- Production company: American Mutoscope Company
- Release date: 1897;
- Running time: 1538 frames
- Country: United States
- Language: Silent

= The Haverstraw Tunnel =

The Haverstraw Tunnel is an early black and white silent film released in 1897 by the American Mutoscope Company. It is considered to be one of the first examples of a phantom ride (along with Alexandre Promio's Leaving Jerusalem by Railway the same year) and features a train travelling along the West Shore Railroad in Rockland County, New York and then through the eponymous tunnel.

== Reception ==
The Haverstraw Tunnel became one of Mutoscope's most popular films.
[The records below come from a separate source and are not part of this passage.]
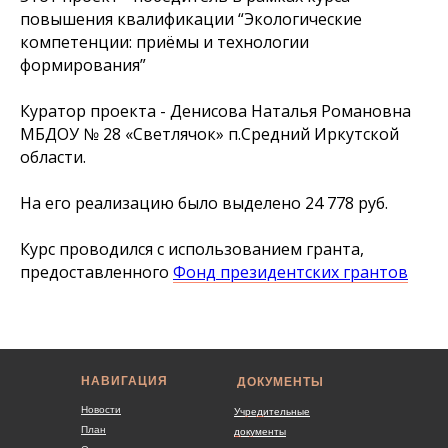
повышения квалификации “Экологические
компетенции: приёмы и технологии
формирования”
Куратор проекта - Денисова Наталья Романовна
МБДОУ № 28 «Светлячок» п.Средний Иркутской
области.
На его реализацию было выделено 24 778 руб.
Курс проводился с использованием гранта,
предоставленного
Фонд президентских грантов
НАВИГАЦИЯ
ДОКУМЕНТЫ
Новости
Учредительные
План
документы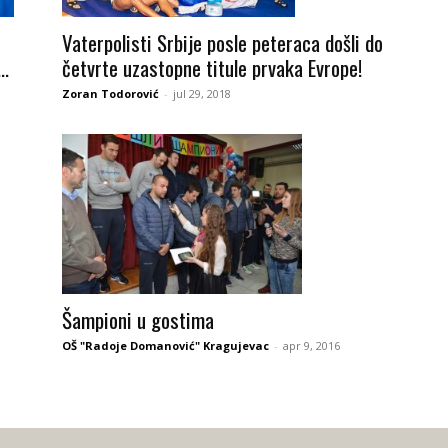
Vaterpolisti Srbije posle peteraca došli do
četvrte uzastopne titule prvaka Evrope!
..
Zoran Todorović
-
jul 29, 2018
Šampioni u gostima
OŠ "Radoje Domanović" Kragujevac
-
apr 9, 2016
A review of the film was published in a February 1, 1898 Worcester, Massachusetts newspaper that mentioned:

the famous Haverstraw tunnel picture makes the hit which has been usual with its presentation since the pictures were first put on, and the audiences leave the theater with a feeling that they have seen something unusually fine, which really is the case.
— film reviewer, Worcester Telegram

A review appeared in the January 22, 1898 Tatler of St. Augustine, Florida and commented on the effect the film had upon audiences at the Hotel Alcazar at the time:

When the last scene appeared, and the audience passed by beautiful scenery through Haverstraw tunnel and out again along the banks of the historic Hudson, their enthusiasm was boundless. While the audience was a good one, had the people of St. Augustine had the least idea of what the show would be, the great hall would have been crowded. We bespeak a full house tonight.